== Information supplied ==
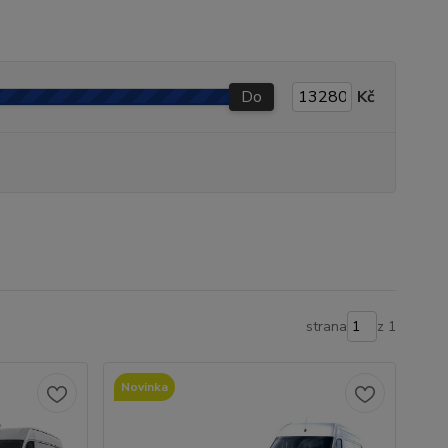
Do
Kč
strana
z 1
Novinka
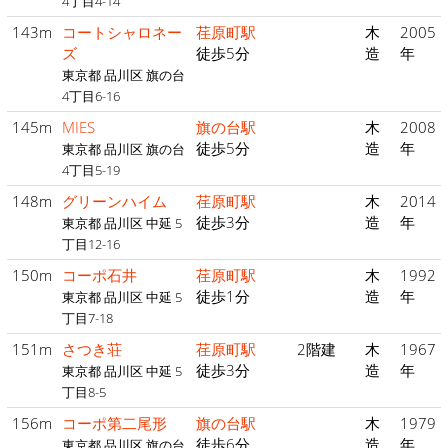
4丁目4-14
143m
コートシャロネー
荏原町駅
木
2005
ズ
徒歩5分
造
年
東京都 品川区 旗の台
4丁目6-16
145m
MIES
旗の台駅
木
2008
徒歩5分
造
年
東京都 品川区 旗の台
4丁目5-19
148m
グリーンハイム
荏原町駅
木
2014
徒歩3分
造
年
東京都 品川区 中延 5
丁目12-16
150m
コーポ石井
荏原町駅
木
1992
徒歩1分
造
年
東京都 品川区 中延 5
丁目7-18
151m
さつき荘
荏原町駅
2階建
木
1967
徒歩3分
造
年
東京都 品川区 中延 5
丁目8-5
156m
コーポ第二尾形
旗の台駅
木
1979
徒歩6分
造
年
東京都 品川区 旗の台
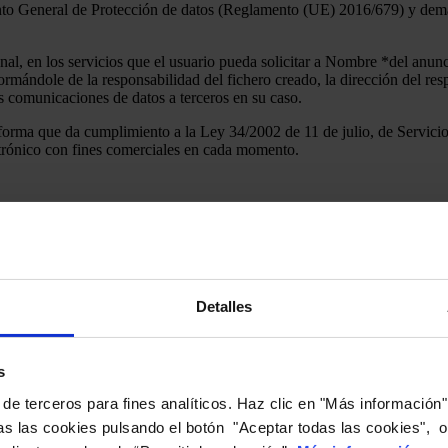
neral de Protección de datos (Reglamento (UE) 2016/679) y demás n
nal, en los servicios que el usuario pueda solicitar a Nombre *del anunci
ormándole de la responsabilidad del fichero creado, la dirección del res
las comunicaciones de datos a terceros en su caso.
que da cumplimiento a la Ley 34/2002 de 11 de julio, de Servicios d
ectrónico con fines comerciales en cada momento.
ayores de edad. ANDRÉS ROTULACIÓN S.L. no pretende obtener dat
sonal de un menor, procederá de inmediato a cancelar dichos datos.
s establecidos por la página web.
Detalles
lquier responsabilidad que pudiera derivarse al incumplir los términos 
 divulgar, promover o distribuir datos o contenidos que sean portadores 
s
e cualquier programa o equipo informático o de telecomunicaciones.
 de terceros para fines analíticos. Haz clic en "Más información
s las cookies pulsando el botón "Aceptar todas las cookies", o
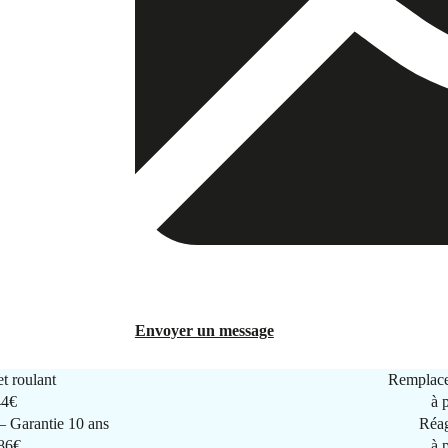
Envoyer un message
t roulant
Remplace
44€
à 
 Garantie 10 ans
Réag
286€
à 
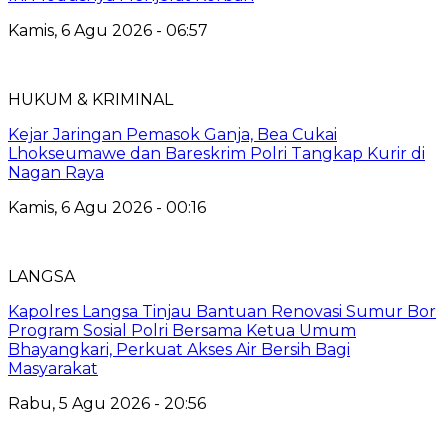
Kamis, 6 Agu 2026 - 06:57
HUKUM & KRIMINAL
Kejar Jaringan Pemasok Ganja, Bea Cukai
Lhokseumawe dan Bareskrim Polri Tangkap Kurir di
Nagan Raya
Kamis, 6 Agu 2026 - 00:16
LANGSA
Kapolres Langsa Tinjau Bantuan Renovasi Sumur Bor
Program Sosial Polri Bersama Ketua Umum
Bhayangkari, Perkuat Akses Air Bersih Bagi
Masyarakat
Rabu, 5 Agu 2026 - 20:56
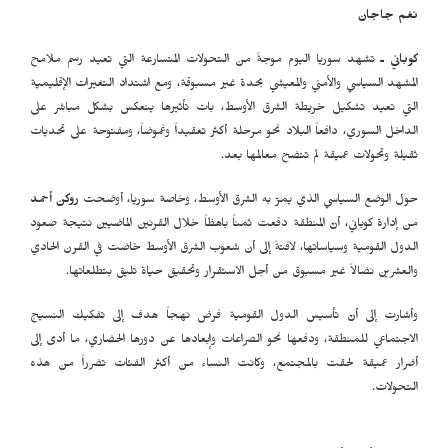
نغم جاجان
كوباني ـ
تشهد سوريا اليوم موجةً من التحولات المتسارعة التي تعيد رسم ملامح
المشهد السياسي والأمني والمعيشي بحدة غير مسبوقة، ومع اشتداد التغيرات الإقليمية
التي تعيد تشكيل خريطة الشرق الأوسط، بات تأثيرها ينعكس بشكل مباشر على
الداخل السوري، دافعاً البلاد نحو مرحلة أكثر تعقيداً وغموضاً، ومفتوحة على تحديات
ثقيلة وتحولات عميقة لم تتضح معالمها بعد.
حول الوضع السياسي الذي يمرّ به الشرق الأوسط، وخاصة سوريا، أوضحت
روكن أحمد
من إدارة كوباني، أنّ المنطقة دفعت ثمناً باهظاً خلال القرنين الماضيين نتيجة صعود
الدول القومية وسياساتها، لافتةً إلى أن شعوب الشرق الأوسط خاضت في القرن الحادي
والعشرين نضالاً غير مسبوق من أجل الاستقرار وتحقيق حياة تليق بتطلعاتها.
وأشارت إلى أنّ تأسيس الدول القومية فرض نهجاً هدف إلى تفكيك النسيج
الاجتماعي للمنطقة، ودفعها نحو الصراعات وإبعادها عن دورها الحضاري، ما أدى إلى
أضرار عميقة لحقت بالمجتمع، وكانت النساء من أكثر الفئات تضرراً من هذه
التحولات.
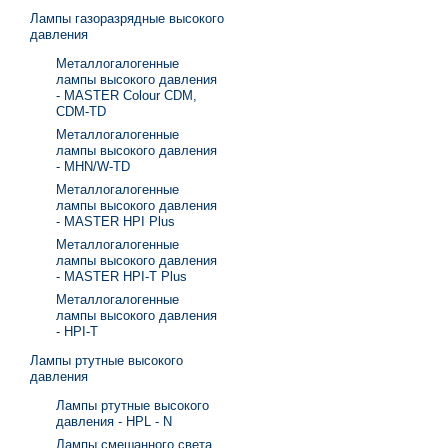
Лампы газоразрядные высокого
давления
Металлогалогенные
лампы высокого давления
- MASTER Colour CDM,
CDM-TD
Металлогалогенные
лампы высокого давления
- MHN/W-TD
Металлогалогенные
лампы высокого давления
- MASTER HPI Plus
Металлогалогенные
лампы высокого давления
- MASTER HPI-T Plus
Металлогалогенные
лампы высокого давления
- HPI-T
Лампы ртутные высокого
давления
Лампы ртутные высокого
давления - HPL - N
Лампы смешанного света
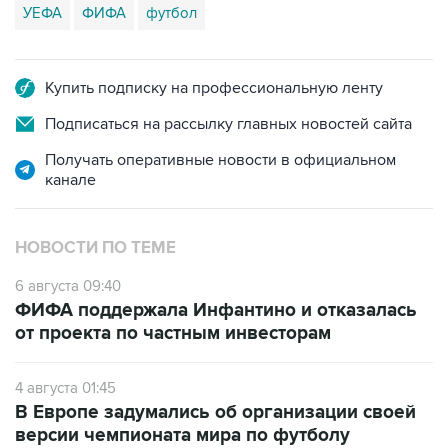
УЕФА
ФИФА
футбол
Купить подписку на профессиональную ленту
Подписаться на рассылку главных новостей сайта
Получать оперативные новости в официальном
канале
НОВОСТИ ПО ТЕМЕ
6 августа 09:40
ФИФА поддержала Инфантино и отказалась
от проекта по частным инвесторам
4 августа 01:45
В Европе задумались об организации своей
версии чемпионата мира по футболу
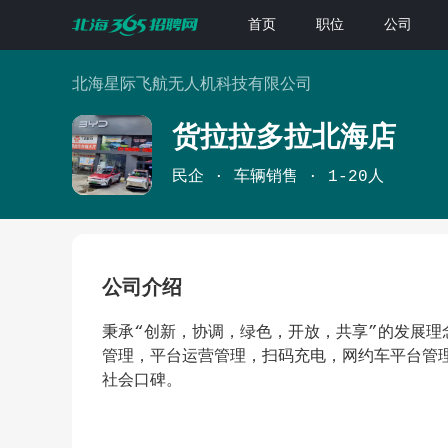
首页
职位
公司
北海星际飞航无人机科技有限公司
货拉拉多拉北海店
民企
车辆销售
1-20人
公司介绍
秉承“创新，协调，绿色，开放，共享”的发展理
管理，平台运营管理，扫码充电，网约车平台管
社会口碑。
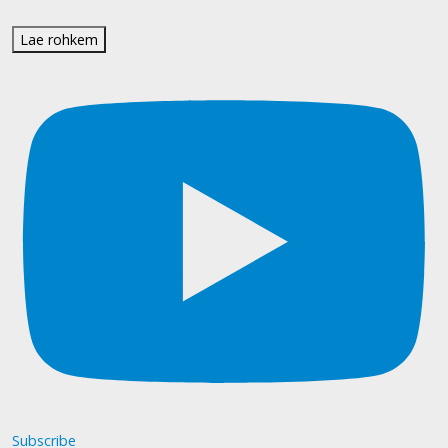
Lae rohkem
Subscribe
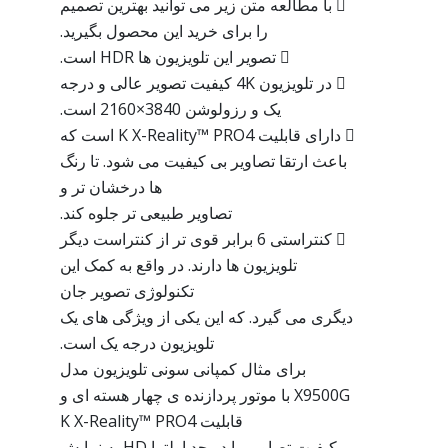
 با مطالعه متن زیر می توانید بهترین تصمیم
را برای خرید این محصول بگیرید.
 تصویر این تلویزیون ها HDR است.
 در تلویزیون 4K کیفیت تصویر عالی و درجه
یک و رزولوشن 3840×2160 است.
 دارای قابلیت K X-Reality™ PRO4 است که
باعث ارتقا تصاویر بی کیفیت می شود. تا رنگ
ها درخشان تر و
تصاویر طبیعی تر جلوه کند.
 کنتراستی 6 برابر قوی تر از کنتراست دیگر
تلویزیون ها دارند. در واقع به کمک این
تکنولوژی تصویر جان
دیگری می گیرد. که این یکی از ویژگی های یک
تلویزیون درجه یک است.
برای مثال کمپانی سونی تلویزیون مدل
X9500G با موتور پردازنده ی چهار هسته ای و
قابلیت K X-Reality™ PRO4
کیفیت تصاویر را در حد اولترا HD به نمایش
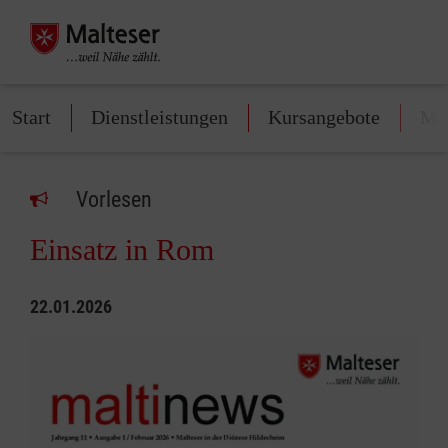
Start
Dienstleistungen
Kursangebote
Mit
Vorlesen
Einsatz in Rom
22.01.2026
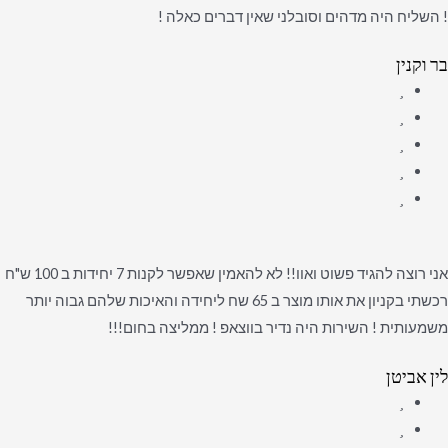
! השליח היה מדהים וסובלני שאין דברים כאלה !
בר וקנין
אני רוצה להגיד פשוט ואוו!! לא להאמין שאפשר לקנות 7 יחידות ב 100 ש"ח
רכשתי בקניון את אותו מוצר ב 65 שח ליחידה והאיכות שלהם גבוה יותר
משמעותית ! השירות היה נדיר בווצאפ ! ממליצה בחום!!!
לין אביטן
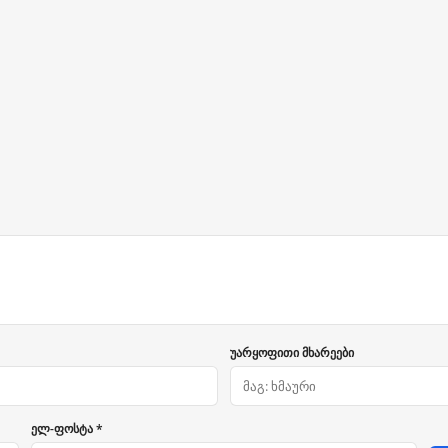
უარყოფითი მხარეები
ელ-ფოსტა *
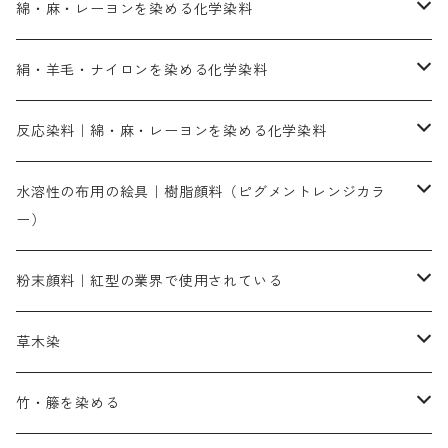
綿・麻・レーヨンを染める化学染料
直接染料－染色手順が簡単
絹・羊毛・ナイロンを染める化学染料
人気のおすすめ直接染料
お買い得品
反応染料｜綿・麻・レーヨンを染める化学染料
染色に必要な薬品類
染料一覧
お勧めの3原色（赤・青・黄色）
水溶性の布用の絵具｜樹脂顔料（ピグメントレンジカラ
ー）
補助薬品
人気のおすすめ染料
お勧め｜スミフィックス～
染色に必要な薬品類
3原色以外の色目
ネオカラー（色）
粉末顔料｜紅型の業界で使用されている
赤色系
赤色系
レマゾール
赤色
補助薬品
染色に必要な薬品
内容量：100g
バィンダー（定着剤）
赤色系
草木染
黄色系
黄色系
青色
アルカリ剤
補助薬品
内容量：500g
本洋紅
増粘剤
黄色系
植物染料
竹・籐を染める
橙色系
青色系
橙色｜20g入りのみ公開
吸収促進剤
捺染に必要な材料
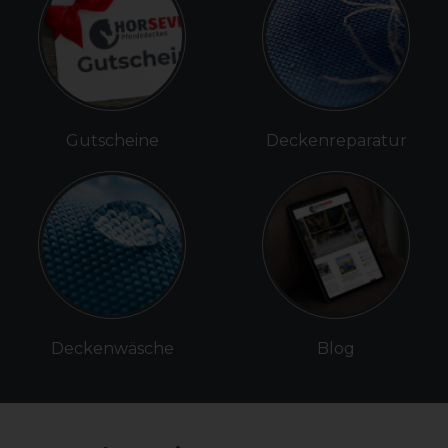
Gutscheine
Deckenreparatur
Deckenwäsche
Blog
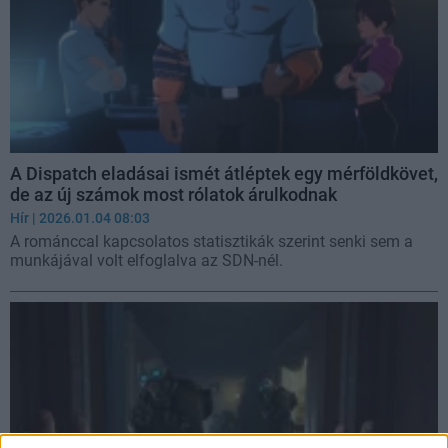
A Dispatch eladásai ismét átléptek egy mérföldkövet,
de az új számok most rólatok árulkodnak
Hír
| 2026.01.04 08:03
A románccal kapcsolatos statisztikák szerint senki sem a
munkájával volt elfoglalva az SDN-nél.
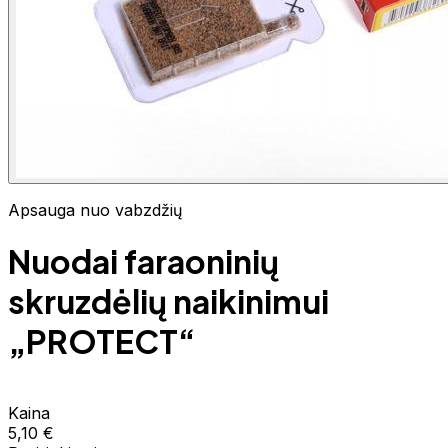
Apsauga nuo vabzdžių
Nuodai faraoninių
skruzdėlių naikinimui
„PROTECT“
Kaina
5,10 €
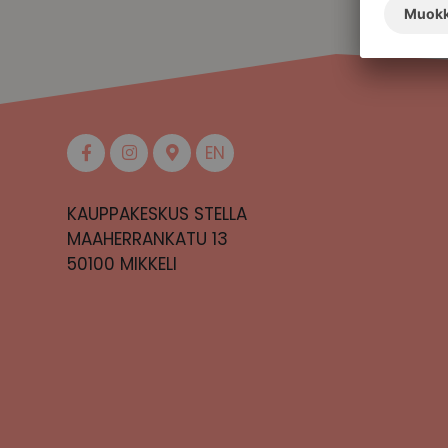
EN
KAUPPAKESKUS STELLA
MAAHERRANKATU 13
50100 MIKKELI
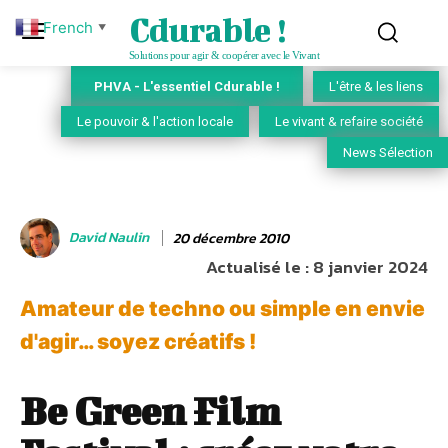
Cdurable !
French
▼
Solutions pour agir & coopérer avec le Vivant
PHVA - L'essentiel Cdurable !
L'être & les liens
Le pouvoir & l'action locale
Le vivant & refaire société
News Sélection
David Naulin
20 décembre 2010
Actualisé le :
8 janvier 2024
Amateur de techno ou simple en envie
d'agir… soyez créatifs !
Be Green Film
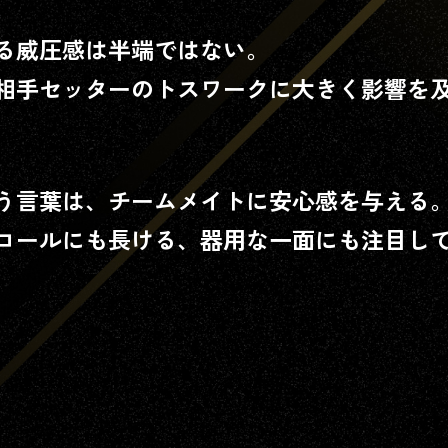
る威圧感は半端ではない。
相手セッターのトスワークに大きく影響を
「J SPORTSオンデマンド」
とは
J SPORTSで放送される番組のライブ配信や見逃し配信が視聴で
す。
う言葉は、チームメイトに安心感を与える
ロールにも長ける、器用な一面にも注目し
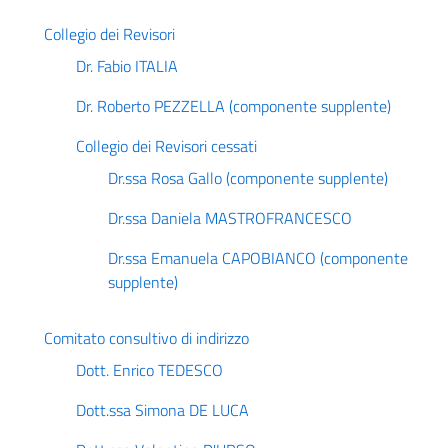
Collegio dei Revisori
Dr. Fabio ITALIA
Dr. Roberto PEZZELLA (componente supplente)
Collegio dei Revisori cessati
Dr.ssa Rosa Gallo (componente supplente)
Dr.ssa Daniela MASTROFRANCESCO
Dr.ssa Emanuela CAPOBIANCO (componente
supplente)
Comitato consultivo di indirizzo
Dott. Enrico TEDESCO
Dott.ssa Simona DE LUCA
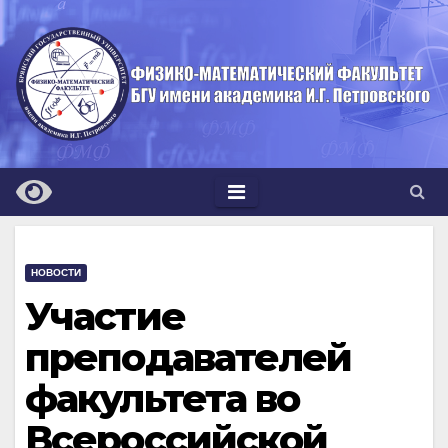
Перейти
к
содержимому
НОВОСТИ
Участие
преподавателей
факультета во
Всероссийской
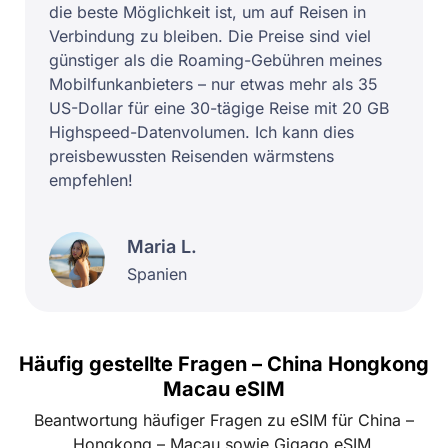
die beste Möglichkeit ist, um auf Reisen in
Verbindung zu bleiben. Die Preise sind viel
günstiger als die Roaming-Gebühren meines
Mobilfunkanbieters – nur etwas mehr als 35
US-Dollar für eine 30-tägige Reise mit 20 GB
Highspeed-Datenvolumen. Ich kann dies
preisbewussten Reisenden wärmstens
empfehlen!
Maria L.
Spanien
Häufig gestellte Fragen – China Hongkong
Macau eSIM
Beantwortung häufiger Fragen zu eSIM für China –
Hongkong – Macau sowie Gigago eSIM.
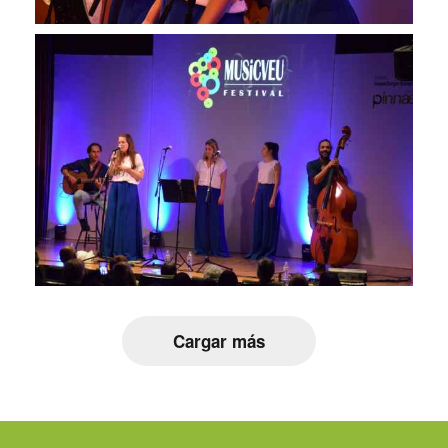
Cargar más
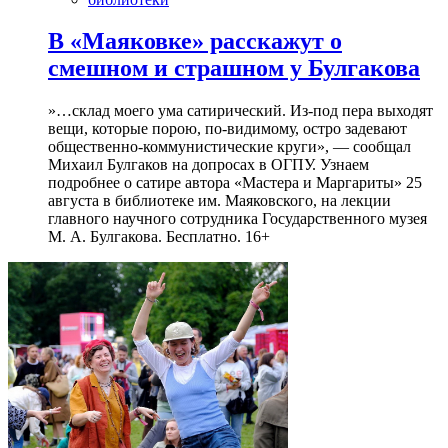
В «Маяковке» расскажут о
смешном и страшном у Булгакова
»…склад моего ума сатирический. Из-под пера выходят
вещи, которые порою, по-видимому, остро задевают
общественно-коммунистические круги», — сообщал
Михаил Булгаков на допросах в ОГПУ. Узнаем
подробнее о сатире автора «Мастера и Маргариты» 25
августа в библиотеке им. Маяковского, на лекции
главного научного сотрудника Государственного музея
М. А. Булгакова. Бесплатно. 16+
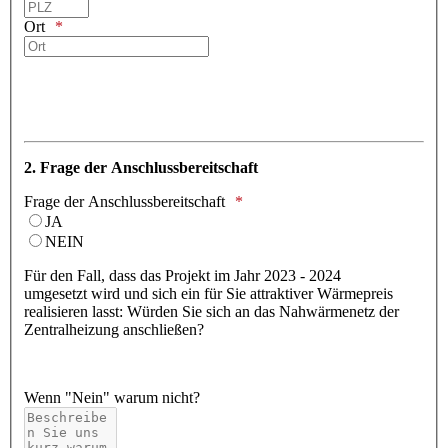
Ort
2. Frage der Anschlussbereitschaft
Frage der Anschlussbereitschaft
JA
NEIN
Für den Fall, dass das Projekt im Jahr 2023 - 2024
umgesetzt wird und sich ein für Sie attraktiver Wärmepreis
realisieren lasst: Würden Sie sich an das Nahwärmenetz der
Zentralheizung anschließen?
Wenn "Nein" warum nicht?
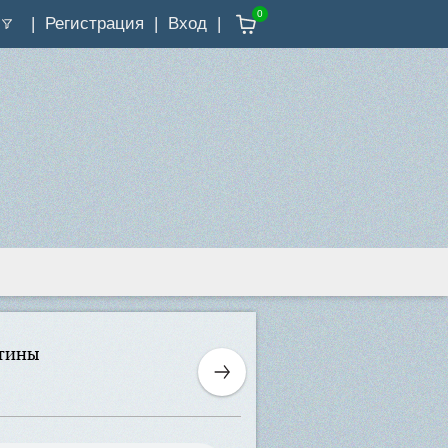
0
Регистрация
Вход
стины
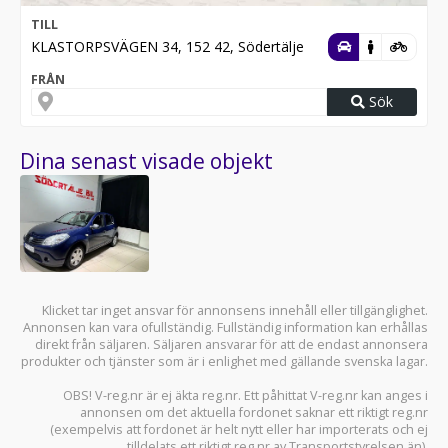
TILL
KLASTORPSVÄGEN 34, 152 42, Södertälje
FRÅN
Sök
Dina senast visade objekt
Klicket tar inget ansvar för annonsens innehåll eller tillgänglighet.
Annonsen kan vara ofullständig. Fullständig information kan erhållas
direkt från säljaren. Säljaren ansvarar för att de endast annonsera
produkter och tjänster som är i enlighet med gällande svenska lagar.
OBS! V-reg.nr är ej äkta reg.nr. Ett påhittat V-reg.nr kan anges i
annonsen om det aktuella fordonet saknar ett riktigt reg.nr
(exempelvis att fordonet är helt nytt eller har importerats och ej
tilldelats ett riktigt reg.nr av Transportstyrelsen än).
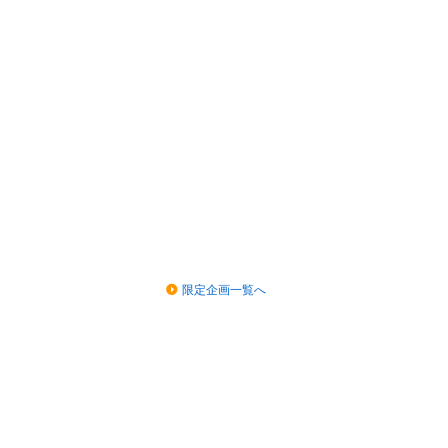
限定企画一覧へ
===
* [Task goal] Where a line in the records above contains the string "تصاویر", copy that line.

* [Answer section]
باعث ارتقا تصاویر بی کیفیت می شود. تا رنگ
تصاویر طبیعی تر جلوه کند.
کیفیت تصاویر را در حد اولترا HD به نمایش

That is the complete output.